Daniel Larison disagrees:
It’s true that Sen. Paul will continue to face significant resistance inside the party on foreign policy, and he will almost certainly face at least as much hostility from party hard-liners as Hagel did if he ever competes for the presidential nomination. Having said that, Noah gets a few things wrong. The first is that hard-line foreign policy is much more important to national Republican politicians and pundits than it is to most Republican voters. There is not that much enthusiasm among rank-and-file Republicans for new wars or a party leadership that seems dedicated to keeping the U.S. at war forever. There is a growing constituency inside the party that rejects both. As long as Rubio and McCain are the most well-known alternatives to Paul, Paul will most likely be well-received by a growing number of Republican voters. Outside the GOP, there are even fewer Americans interested in the sort of foreign policy that Hagel-bashers prefer. Hard-liners have already contributed to three Republican national losses. It seems likely that the voters alienated by Bush-era foreign policy incompetence and “omni-directional belligerence” are more likely to gravitate back to the party if there is good reason to expect that the next Republican administration will do its best to avoid rather than start new wars, and persuading those voters to come back and to turn out is an important part of assembling a winning coalition. Marco Rubio or Jeb Bush can’t do that, and probably don’t want to try.
As a preliminary matter, I think that Noah is placing far too much importance on the Sequester as a reason for why many conservatives have seemingly rallied around Paul over the drone issue. At least at the moment, the impact of the Sequester seems to be entirely superficial. Even the White House has begun to walk back many of the doomsday claims there were making about the Sequester’s impact on Federal Government operations and the economy. Moreover, at this point the GOP seems united behind the idea of letting the Sequester stay in place absent a comprehensive budget reform plan that includes entitlement reform. Since that seems pretty unlikely at this point, I would suggest that the Sequester is here to stay and that most Republicans have accepted that fact. Trying to tie in the rallying around Paul last week to the Sequester is, well, a complete non sequiter.

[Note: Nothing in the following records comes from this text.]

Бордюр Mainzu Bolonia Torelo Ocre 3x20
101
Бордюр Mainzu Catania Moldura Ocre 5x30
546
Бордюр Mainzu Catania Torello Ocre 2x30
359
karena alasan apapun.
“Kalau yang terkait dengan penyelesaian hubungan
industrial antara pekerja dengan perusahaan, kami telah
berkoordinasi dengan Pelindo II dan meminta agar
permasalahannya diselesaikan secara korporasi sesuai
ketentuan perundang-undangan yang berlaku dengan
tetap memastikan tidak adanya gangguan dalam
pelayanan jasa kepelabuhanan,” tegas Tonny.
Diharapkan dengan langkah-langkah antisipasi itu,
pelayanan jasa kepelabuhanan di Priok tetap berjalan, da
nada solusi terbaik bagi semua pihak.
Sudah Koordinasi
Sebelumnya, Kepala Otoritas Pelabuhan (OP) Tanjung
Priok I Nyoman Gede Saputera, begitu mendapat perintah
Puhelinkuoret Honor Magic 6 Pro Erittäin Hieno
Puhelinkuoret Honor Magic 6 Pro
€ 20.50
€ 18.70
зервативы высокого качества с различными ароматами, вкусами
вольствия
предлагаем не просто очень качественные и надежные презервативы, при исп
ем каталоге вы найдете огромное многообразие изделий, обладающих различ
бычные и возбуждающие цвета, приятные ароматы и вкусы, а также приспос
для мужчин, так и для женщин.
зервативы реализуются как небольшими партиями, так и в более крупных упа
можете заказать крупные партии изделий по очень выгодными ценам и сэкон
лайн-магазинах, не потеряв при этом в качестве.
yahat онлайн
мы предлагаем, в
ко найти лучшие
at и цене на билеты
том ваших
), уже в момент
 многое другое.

Notwithstanding that, though, Noah does raise a valid point here. I’ve long had my doubts about how far Senator Paul could actually go as a national political figure given the fact that he holds positions on foreign policy and civil liberties that are not exactly consistent with what one would consider to be the mainstream of Republican thought. While Senator Paul has tended to cut a slightly different path on foreign policy than his father did, it’s fairly clear that the foreign policy vision that he supports, which I once referred to as a foreign policy of self-interested non-interventionism. Of course, as I noted at the time, Paul’s vision isn’t exactly in the majority inside the GOP:
Of course, Paul’s vision is very much in the minority in the Republican Party, even though in many ways it is closer to the mainstream of American public opinion than the interventionism espoused by people like John Bolton and Newt Gingrich, and eagerly and completely adopted by Mitt Romney throughout the 2012 campaign. Indeed, more often than not someone who expresses ideas similar to Senator Paul’s among other Republicans and conservatives ends up being called, falsely, an isolationist, a word that still seems to retain some sense of being a slur even though its been some 75 years or more since the pre-World War II “American First” crowd was a thing. It’s not a fair or accurate representation of the ideas that Senator Paul is talking about here, but it is used by many on the right as a way of attempting to silence debate on foreign policy issues. While it doesn’t seem to be nearly as effective as it used to be given that there are a growing number of Republicans, in the House, who are willing to break from GOP orthodoxy on issues such as the Afghanistan War and the defense sequestration cuts, it’s still used and, especially among activists it still works. Call someone an “isolationist” and that give other people an excuse to just ignore them rather than giving their ideas the consideration they deserve. That may be the fate that awaits Senator Paul.
I dunno, Doug. There is a rapidly growing libertarian wing of the GOP, many of them young, and they will displace the older, more neoconservative Republicans. There is already a chunk of them fed up with CPAC. We already saw the outrage when Boehner sacked Amash, and there were a ton of people standing with Rand in spirit, if not on the Senate floor.
Does that mean that Rand will be in president in 2016? While I would really, really like him to be president, I’m not sure. I don’t know if the base will be there for a 2016 presidency. But it’s coming. Oh lordy is it coming.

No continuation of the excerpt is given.